Ce livre est un désordre. Désordre voulu où l’auteur, qui n’est pas né de la dernière pluie, mêle comptes rendus d’enquête, commentaires personnels et conversations avec les morts qui lui permettent de déployer sa verve. Les personnages sont si nombreux que la généalogie familiale proposée en annexe est de peu de secours, et l’enquête si minutieuse qu’on ne s’y retrouverait que crayon en main. Faut-il abandonner ? Ce serait dommage car, à travers le fatras, le lecteur consciencieux comme le dilettante tireront profit de leur lecture.
Étrange famille que les Hammerstein, représentants exemplaires de cette noblesse prussienne qui voit les nazis de haut : « de très, très petites gens », pensent-ils. Distinguons pourtant, dans cet anti-nazisme, le père et ses trois filles. Le général Kurt von Hammerstein-Equord est un grand original. Paresseux comme un loir, ce dont il se fait gloire et qui ne l’empêchera pas d’occuper, dans la minuscule armée concédée à l’Allemagne par le « diktat » de Versailles, le plus haut poste : « tout chef, dit-il, doit avoir le courage d’être paresseux ». Quelque flemmard qu’il soit, Hammerstein fut impliqué dans les errements de la République de Weimar, mais aussi dans la reconstruction discrète d’une armée interdite. Le recours est à l’Est : Russie nouvelle et Allemagne humiliée sont les deux États parias, leur alliance profitera à l’un et à l’autre. Entre en scène Hitler, le seul, hélas, qui ait, dans la confusion ambiante, les idées claires. Le général le perce vite à jour et tente vainement de détourner Hindenburg, « le vieux monsieur », de lui passer la main. Les dés jetés, Hammerstein préside chez lui, le 3 février 1933, le dîner où Hitler expose aux généraux rassemblés ce qui les attend, eux et les Allemands. Instant tragique à partir duquel notre paresseux magnifique refusera toute compromission. Jusqu’au bout il se tiendra dans une intransigeance hautaine que les nazis n’osèrent mettre à l’épreuve.
Du père passons aux filles, qu’un anti-nazisme bien partagé entraînèrent dans une autre voie, et plus radicale. Deux des filles du général se convertissent en militantes communistes passionnées, au point d’espionner leur propre père – lequel, il est vrai, a toujours manifesté pour sa progéniture une indifférence coupable – et de transmettre à la « centrale moscovite » les documents extraits du coffre-fort paternel. C’est que les deux converties se sont mises à la disposition des agents secrets du Parti rouge. Venues à cette extrémité par haine du nazisme, elles supportèrent sans le moindre état d’âme les méthodes de leurs employeurs, lesquelles passent de loin en cynisme et cruauté celles des nazis.
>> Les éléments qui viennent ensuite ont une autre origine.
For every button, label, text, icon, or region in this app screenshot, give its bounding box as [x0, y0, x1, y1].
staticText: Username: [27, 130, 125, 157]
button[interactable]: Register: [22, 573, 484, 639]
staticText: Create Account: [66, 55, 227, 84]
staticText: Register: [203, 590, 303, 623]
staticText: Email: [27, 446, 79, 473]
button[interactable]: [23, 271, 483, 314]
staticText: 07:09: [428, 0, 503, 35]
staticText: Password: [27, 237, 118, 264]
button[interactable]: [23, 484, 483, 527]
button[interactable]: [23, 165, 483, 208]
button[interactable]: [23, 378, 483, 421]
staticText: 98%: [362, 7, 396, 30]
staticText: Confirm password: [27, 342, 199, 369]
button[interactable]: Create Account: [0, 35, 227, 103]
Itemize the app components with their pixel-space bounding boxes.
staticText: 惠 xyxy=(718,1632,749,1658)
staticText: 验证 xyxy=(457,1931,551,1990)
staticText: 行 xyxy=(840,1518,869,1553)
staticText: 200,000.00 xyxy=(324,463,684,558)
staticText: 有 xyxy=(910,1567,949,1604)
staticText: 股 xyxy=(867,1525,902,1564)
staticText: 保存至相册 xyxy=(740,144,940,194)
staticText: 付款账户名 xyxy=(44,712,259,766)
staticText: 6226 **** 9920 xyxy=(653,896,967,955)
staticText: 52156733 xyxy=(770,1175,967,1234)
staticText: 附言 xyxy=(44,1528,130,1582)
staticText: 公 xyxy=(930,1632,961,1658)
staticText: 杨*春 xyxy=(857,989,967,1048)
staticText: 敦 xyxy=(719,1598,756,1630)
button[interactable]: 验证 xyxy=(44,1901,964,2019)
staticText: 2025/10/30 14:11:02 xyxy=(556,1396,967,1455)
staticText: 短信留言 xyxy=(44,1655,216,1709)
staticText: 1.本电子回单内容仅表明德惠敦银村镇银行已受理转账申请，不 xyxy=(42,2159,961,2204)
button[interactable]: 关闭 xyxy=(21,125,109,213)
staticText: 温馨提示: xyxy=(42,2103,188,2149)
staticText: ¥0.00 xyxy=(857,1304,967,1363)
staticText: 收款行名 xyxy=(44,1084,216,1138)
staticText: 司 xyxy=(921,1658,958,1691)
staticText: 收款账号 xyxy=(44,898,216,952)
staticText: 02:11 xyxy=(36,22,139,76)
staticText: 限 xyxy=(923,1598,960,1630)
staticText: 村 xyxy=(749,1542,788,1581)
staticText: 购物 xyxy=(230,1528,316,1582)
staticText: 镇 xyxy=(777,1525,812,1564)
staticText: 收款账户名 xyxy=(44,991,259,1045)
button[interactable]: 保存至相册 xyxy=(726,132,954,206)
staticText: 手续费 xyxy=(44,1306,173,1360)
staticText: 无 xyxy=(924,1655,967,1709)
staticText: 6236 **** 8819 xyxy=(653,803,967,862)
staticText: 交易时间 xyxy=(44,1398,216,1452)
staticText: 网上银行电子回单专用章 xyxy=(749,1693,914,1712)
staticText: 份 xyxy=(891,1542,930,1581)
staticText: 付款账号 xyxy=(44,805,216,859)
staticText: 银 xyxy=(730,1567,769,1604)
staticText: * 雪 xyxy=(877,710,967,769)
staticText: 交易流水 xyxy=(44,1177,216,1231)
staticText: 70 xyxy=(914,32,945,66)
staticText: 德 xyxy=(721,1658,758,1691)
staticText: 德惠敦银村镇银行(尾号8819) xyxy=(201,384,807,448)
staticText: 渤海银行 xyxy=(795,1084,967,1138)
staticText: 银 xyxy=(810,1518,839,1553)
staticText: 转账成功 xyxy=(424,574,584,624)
Explication : le communisme est « une drogue à risque, qui vous monte à la tête et vous libère de l’ennui ». Un peu court, non ?
Des sept enfants du général, une troisième fille se distingue. Maria-Therese se fera sioniste, épousera un Juif qu’elle suivra un temps en Israël. De quoi révulser l’impossible Hammerstein, qui ronchonne dans son coin : « Vivement que nous soyons débarrassés de Hitler, que je puisse recommencer à pester contre les Juifs ! ».